Tampoco faltan otros desafíos en vuestro quehacer pastoral, pues la fe plantada en la tierra boliviana necesita siempre alimentarse y fortalecerse, especialmente cuando se perciben signos de un cierto debilitamiento de la vida cristiana por factores de origen diverso, una extendida incoherencia entre la fe profesada y las pautas de vida personal y social, o una formación superficial que deja expuestos a los bautizados al influjo de promesas deslumbrantes pero vacías.
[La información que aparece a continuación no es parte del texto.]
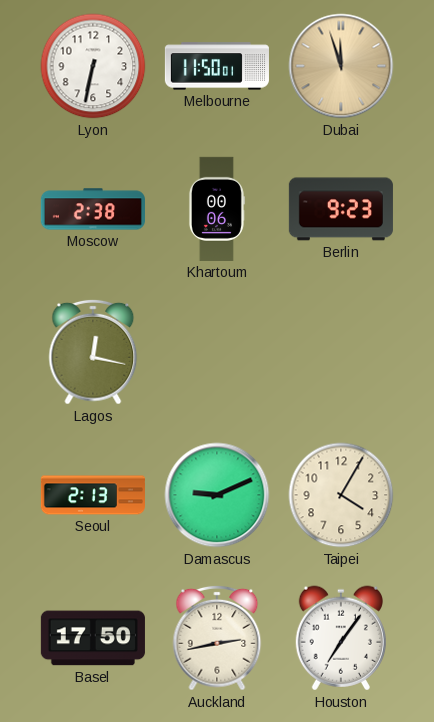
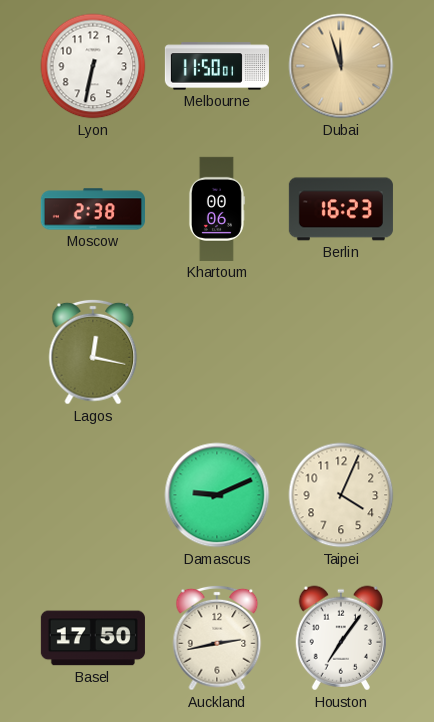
Berlin: 9:23 -> 16:23
Seoul: 2:13 -> none
Taipei: 4:05 -> 4:04
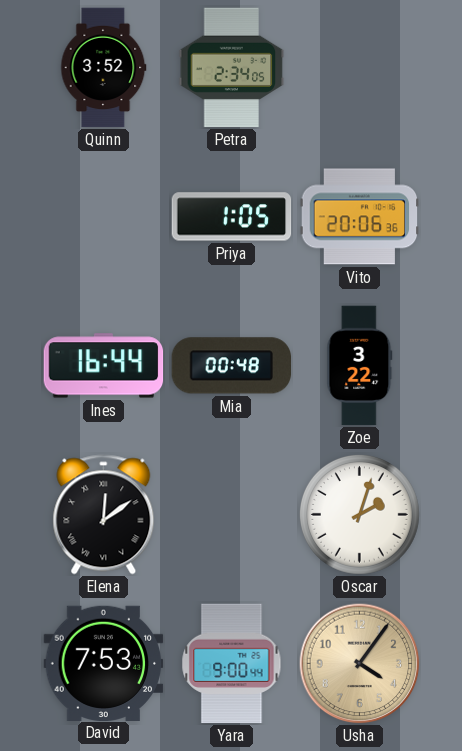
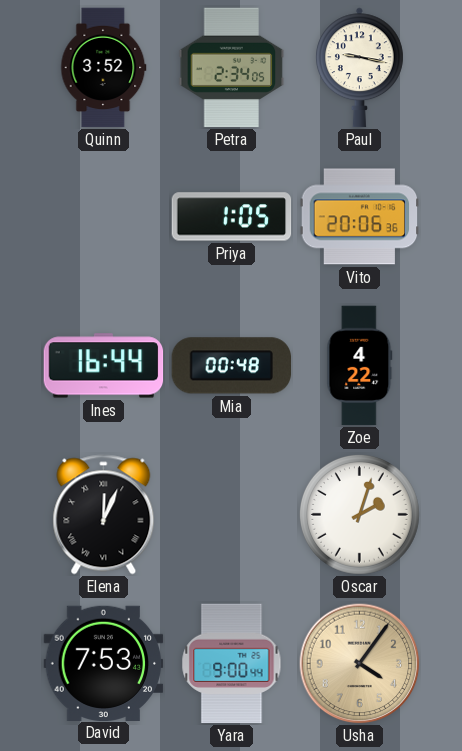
Paul: none -> 9:17
Zoe: 3:22 -> 4:22
Elena: 12:09 -> 12:04
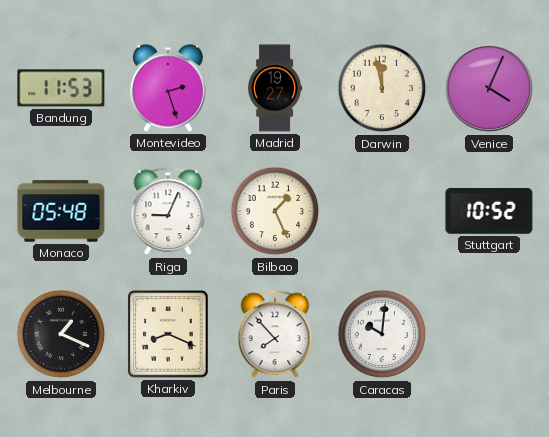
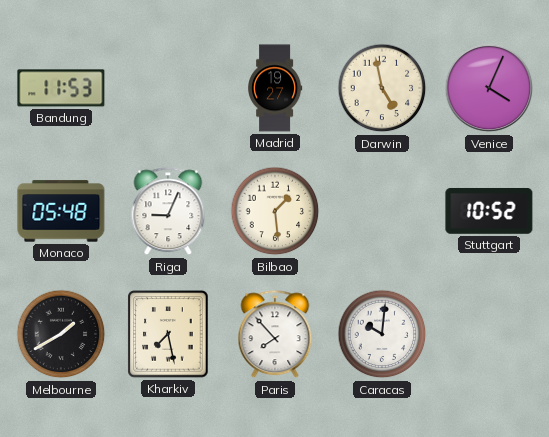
Montevideo: 2:27 -> none
Darwin: 11:58 -> 4:58
Bilbao: 1:26 -> 1:29
Melbourne: 1:19 -> 1:40
Kharkiv: 8:19 -> 7:28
Para afrontar estos retos, la Iglesia en Bolivia cuenta con un medio poderoso, como es la devoción popular, ese precioso tesoro acumulado durante siglos gracias a la labor de misioneros audaces y mantenido con entrañable fidelidad por generaciones en las familias bolivianas. Es un don que ha de ser ciertamente custodiado y promovido hoy, como sé que se está haciendo con esmero y dedicación, pero que requiere un esfuerzo constante para que el valor de los signos penetre en lo hondo del corazón, esté siempre iluminado por la Palabra de Dios y se transforme en convicciones firmes de fe, consolidada por los sacramentos y la fidelidad a los valores morales. En efecto, es necesario cultivar una fe madura y “una firme esperanza para vivir de manera responsable y gozosa la fe e irradiarla así en el propio ambiente” (Discurso en la sesión inaugural de los trabajos de la V Conferencia General del Episcopado Latinoamericano y del Caribe, Aparecida, 13 de mayo de 2007).
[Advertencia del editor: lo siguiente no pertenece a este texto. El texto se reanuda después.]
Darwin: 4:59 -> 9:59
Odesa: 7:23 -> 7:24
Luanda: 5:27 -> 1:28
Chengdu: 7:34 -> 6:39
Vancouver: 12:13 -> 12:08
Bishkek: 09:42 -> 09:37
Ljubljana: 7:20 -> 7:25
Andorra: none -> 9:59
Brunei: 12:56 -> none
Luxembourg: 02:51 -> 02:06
Para lograr esto se necesita una catequesis sistemática, generalizada y penetrante, que enseñe clara e íntegramente la fe católica. Este año paulino que estamos celebrando es una ocasión privilegiada para imitar el vigor apostólico y misionero de este gran Apóstol, que nunca se acobardó a la hora de anunciar en toda su integridad el designio de Dios, como dice a los Pastores de Mileto (cf. Hch 20,27). En efecto, una enseñanza parcial o incompleta del mensaje evangélico no se corresponde con la misión propia de la Iglesia ni puede ser fecunda.

También una educación general de calidad, que comprenda la dimensión espiritual y religiosa de la persona, contribuye poderosamente a poner cimientos firmes al crecimiento en la fe. La Iglesia en Bolivia tiene numerosas instituciones educativas, algunas de gran prestigio, que han de seguir contando con la atención de sus Pastores para que mantengan y sean respetadas en su propia identidad. En todo caso, no se ha de olvidar que “todos los cristianos, puesto que mediante la regeneración por el agua y el Espíritu se han convertido en una criatura nueva y se llaman y son hijos de Dios, tienen derecho a la educación cristiana” (Gravissimum educationis, 2).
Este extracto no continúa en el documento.